She said, "Yes, I will, if you want me to."
He kissed her, but it was forced. Then he pushed her away and held her by the shoulders and looked at her, one hand on each shoulder.
He said, "I'm sorry. I've messed this up, haven't I?"
She said, "No, you haven't, Gary. I'll see you again." She took a little church key they had been using to open their beers that evening, and now gave it to him and he thanked her. Lu Ann said, "If you need someone to talk to, my phone is open 24 hours a day, Gary."
He got out of the car and said, "I'm sorry. I've muffed it all." Added, "Vern's going to be awful mad at me."
Vern, in fact, was up when Gary came through the door, and they talked about the evening. It was Vern's impression that Gary might have been too forceful "You just don't," Vern explained, "try to do everything the first time on a date. You find out about each other."
Gary started hitting on the beer in the refrigerator. Vern didn't have to be told Gary had been through a few already.
"Gary," Vern said, "are you going to shape up, or am I going to have to knock you on your ass?"
"What are you going to do?" asked Gary.
"I'm going to have to do it."
"Aren't you afraid of me?" Gary asked.
"No," said Vern, "why should I be?" In his gentlest voice, he said, "I can whip you,"
Gary's face lit up as if for the first time he felt like they wanted him in this house.
"Aren't you afraid?" he asked again.
"No," said Vern, "I'm not. I hope that doesn't sound crazy." They both began to laugh.
Gary looked around the room and said to Vern, "This is what I want."
"Yeah," said Vern, "what do you want?"
"Well, I want a home," said Gary. "I want a family. I want to live like other people live."
Vern said, "You can't have that in five minutes. You can't have it in a year. You've got to work for it."
Gary tried to call Lu Ann in the morning, but she wasn't there, and left a message.
By the time Lu Ann called the shop, he was out.
Sterling Baker took the call. Gary, he told her, had gone up the road to some bar.
"Oh, Sterling," said Lu Ann, "please explain to him that I'm his friend. I really wasn't here when he called. But I did try to get back to him."
Sterling said he'd tell Gary. Lu Ann never did hear from him.

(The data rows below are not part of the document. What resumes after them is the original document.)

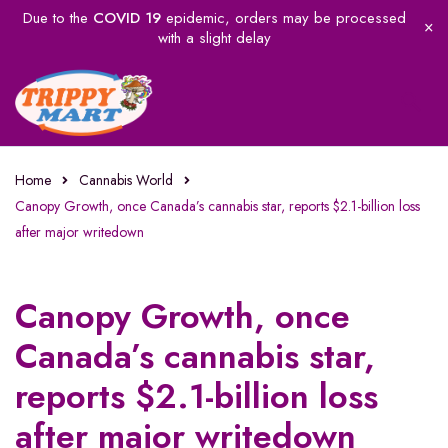
Due to the
COVID 19
epidemic, orders may be processed
with a slight delay
Home
Cannabis World
Canopy Growth, once Canada’s cannabis star, reports $2.1-billion loss
after major writedown
Canopy Growth, once
Canada’s cannabis star,
reports $2.1-billion loss
after major writedown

Gary returned to the shop for a couple of hours and seemed sober. It was payday, but Vern had advanced him money, so there wasn't anything due. When Gary said he was short, however, Vern slipped him a ten, and said, "Gary, if you don't think this job is going to be right for you, let me know. We'll find something else."
Gary was invited to dinner that night at Sterling Baker's house. He made quite an impression on Sterling's wife, Ruth Ann, by playing with the baby for a long while. Since he liked the music on the radio, he bounced the baby in time to Country-and-Western. Johnny Cash, it came out in conversation, was his all-time favorite. One time he got out of jail and spent an entire day listening to nothing but Johnny Cash records.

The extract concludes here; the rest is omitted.